→ **What you should do**: Could you count the lines in the data that contain "scuola"? Reply with the number only.

┌────────

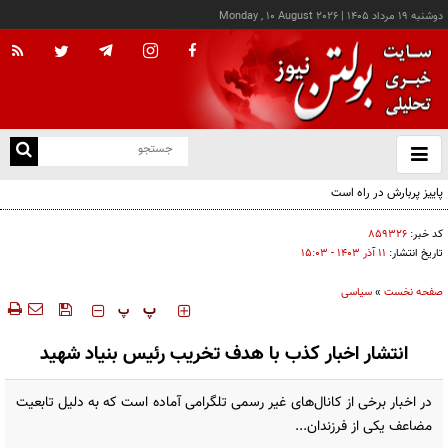
دوشنبه ۱۹ مرداد ۱۴۰۵
|
Monday , 10 August 2026
از
و
ته
ن
نو
کد خبر:
۸۵۹۳۲۶
تاریخ انتشار:
۱۱ آذر ۱۴۰۳ - ۱۵:۰۳
صفحه نخست
»
سیاسی
‍‍‍ پ
پ
انتشار اخبار کذب با هدف تخریب رئیس بنیاد شهید
در اخبار برخی از کانال‌های غیر رسمی تلگرامی آماده است که به دلیل تابعیت
مضاعف یکی از فرزندان...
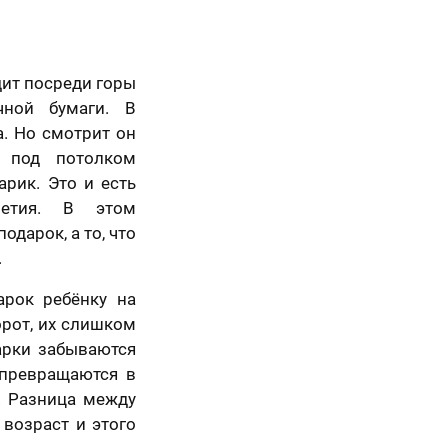
дит посреди горы
чной бумаги. В
. Но смотрит он
е под потолком
рик. Это и есть
летия. В этом
одарок, а то, что
.
арок ребёнку на
орот, их слишком
арки забываются
 превращаются в
. Разница между
 возраст и этого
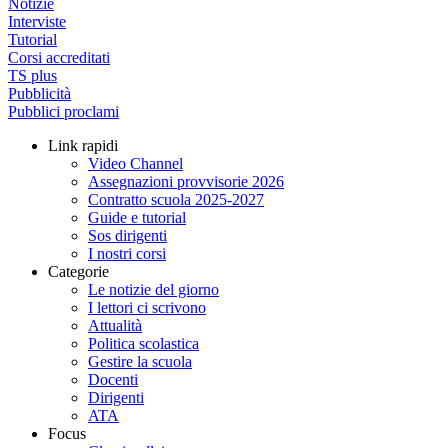
Notizie
Interviste
Tutorial
Corsi accreditati
TS plus
Pubblicità
Pubblici proclami
Link rapidi
Video Channel
Assegnazioni provvisorie 2026
Contratto scuola 2025-2027
Guide e tutorial
Sos dirigenti
I nostri corsi
Categorie
Le notizie del giorno
I lettori ci scrivono
Attualità
Politica scolastica
Gestire la scuola
Docenti
Dirigenti
ATA
Focus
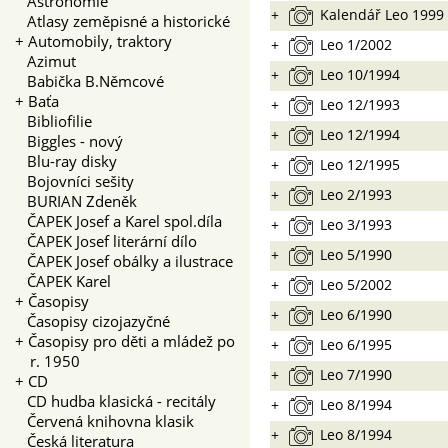
Astronomie
+
Kalendář Leo 1999
Atlasy zeměpisné a historické
+
Automobily, traktory
+
Leo 1/2002
Azimut
+
Leo 10/1994
Babička B.Němcové
+
Baťa
+
Leo 12/1993
Bibliofilie
+
Leo 12/1994
Biggles - nový
Blu-ray disky
+
Leo 12/1995
Bojovníci sešity
+
Leo 2/1993
BURIAN Zdeněk
ČAPEK Josef a Karel spol.díla
+
Leo 3/1993
ČAPEK Josef literární dílo
+
Leo 5/1990
ČAPEK Josef obálky a ilustrace
ČAPEK Karel
+
Leo 5/2002
+
Časopisy
+
Leo 6/1990
Časopisy cizojazyčné
+
Časopisy pro děti a mládež po
+
Leo 6/1995
r. 1950
+
Leo 7/1990
+
CD
CD hudba klasická - recitály
+
Leo 8/1994
Červená knihovna klasik
+
Leo 8/1994
Česká literatura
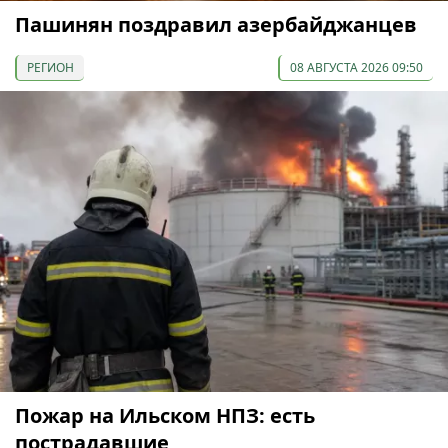
Пашинян поздравил азербайджанцев
РЕГИОН
08 АВГУСТА 2026 09:50
Пожар на Ильском НПЗ: есть
пострадавшие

└────────

→ **Reply**: 2